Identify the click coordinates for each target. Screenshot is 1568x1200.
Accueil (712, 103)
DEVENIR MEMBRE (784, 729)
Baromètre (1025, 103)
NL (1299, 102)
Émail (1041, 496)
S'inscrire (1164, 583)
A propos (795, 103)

____

**EXERCISE:**
Return all the data above, unaltered and complete.

**ANSWER SECTION:**
Identify the click coordinates for each target. Screenshot is 1568x1200.
Accueil (712, 103)
DEVENIR MEMBRE (784, 729)
Baromètre (1025, 103)
NL (1299, 102)
Émail (1041, 496)
S'inscrire (1164, 583)
A propos (795, 103)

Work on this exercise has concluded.